## Task description
Once you find a line containing the word "Internet" in the entries below, copy it.

───

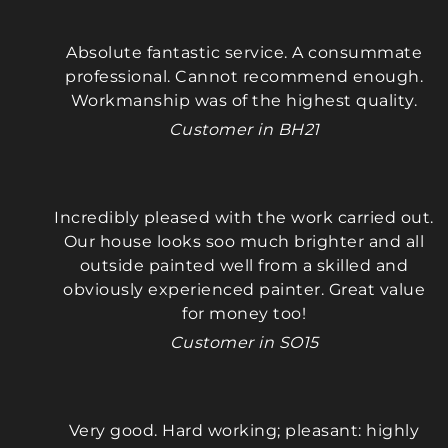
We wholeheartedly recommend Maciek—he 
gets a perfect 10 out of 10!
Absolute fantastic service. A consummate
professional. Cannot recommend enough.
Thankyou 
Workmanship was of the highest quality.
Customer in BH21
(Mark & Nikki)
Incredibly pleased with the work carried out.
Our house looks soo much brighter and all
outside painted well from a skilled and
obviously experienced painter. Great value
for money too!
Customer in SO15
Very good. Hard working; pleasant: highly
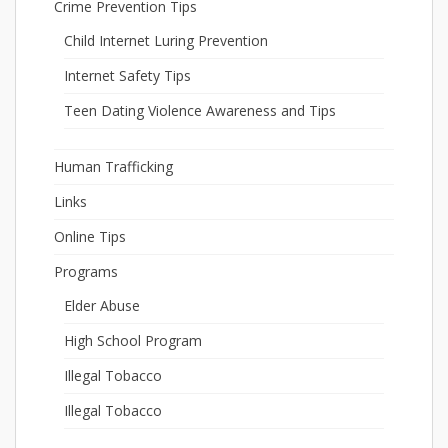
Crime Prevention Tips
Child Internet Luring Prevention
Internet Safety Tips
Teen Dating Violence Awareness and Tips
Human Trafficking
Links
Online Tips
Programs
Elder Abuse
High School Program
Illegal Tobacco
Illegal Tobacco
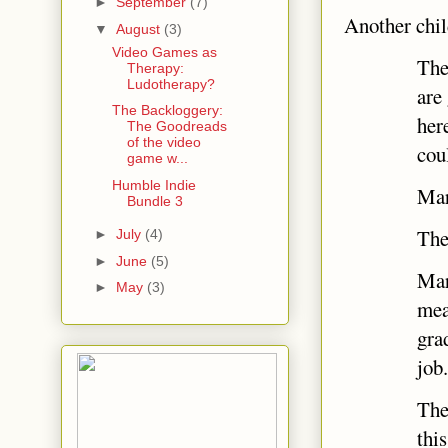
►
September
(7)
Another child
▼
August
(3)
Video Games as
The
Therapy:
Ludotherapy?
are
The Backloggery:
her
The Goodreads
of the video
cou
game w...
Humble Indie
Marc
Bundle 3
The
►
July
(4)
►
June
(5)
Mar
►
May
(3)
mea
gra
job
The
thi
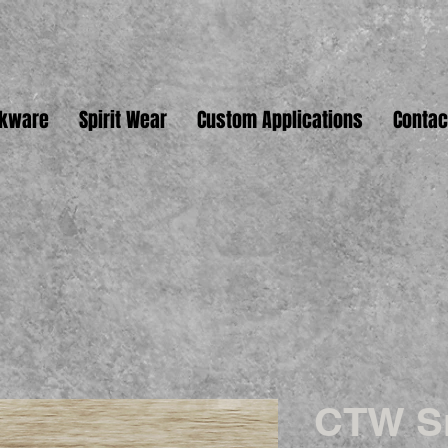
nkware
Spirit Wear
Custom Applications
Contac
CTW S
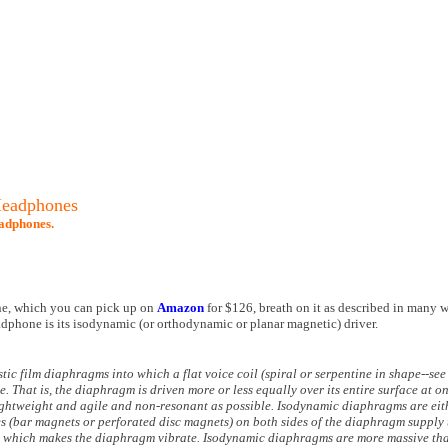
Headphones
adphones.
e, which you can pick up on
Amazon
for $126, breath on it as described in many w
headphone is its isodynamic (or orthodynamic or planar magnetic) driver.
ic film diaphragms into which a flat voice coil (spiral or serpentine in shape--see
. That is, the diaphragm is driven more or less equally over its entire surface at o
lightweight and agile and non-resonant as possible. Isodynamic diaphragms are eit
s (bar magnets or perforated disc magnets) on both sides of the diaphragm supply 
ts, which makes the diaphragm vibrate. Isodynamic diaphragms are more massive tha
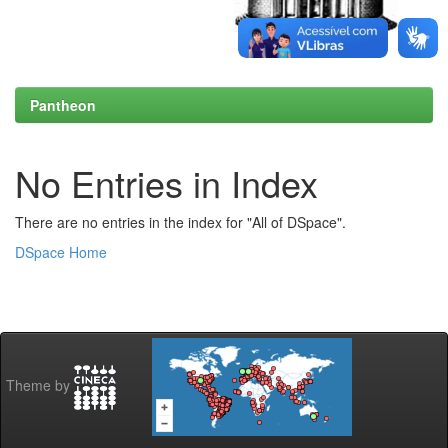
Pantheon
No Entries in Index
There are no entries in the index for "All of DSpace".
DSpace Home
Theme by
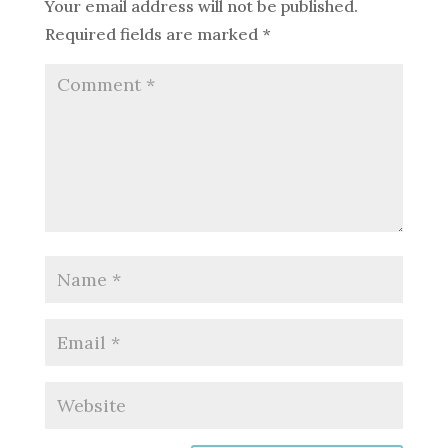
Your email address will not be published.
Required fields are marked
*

───

## Result of this exercise
Child Internet Luring Prevention
Internet Safety Tips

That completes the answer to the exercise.